═════ Records supplied ═════

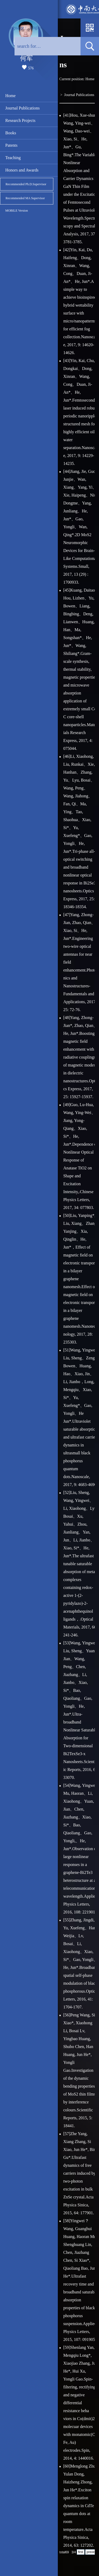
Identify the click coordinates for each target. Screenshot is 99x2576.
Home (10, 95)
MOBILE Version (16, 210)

═════
═════ Records supplied ═════

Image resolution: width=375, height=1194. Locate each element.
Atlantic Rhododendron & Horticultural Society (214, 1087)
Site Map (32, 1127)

═════

→ **Exercise**
Once the line with "Identify the click" is found in the records above, print exactly that line and every line after it through the line with "MOBILE Version (16, 210)".

→ **Reply to the task**
Identify the click coordinates for each target. Screenshot is 99x2576.
Home (10, 95)
MOBILE Version (16, 210)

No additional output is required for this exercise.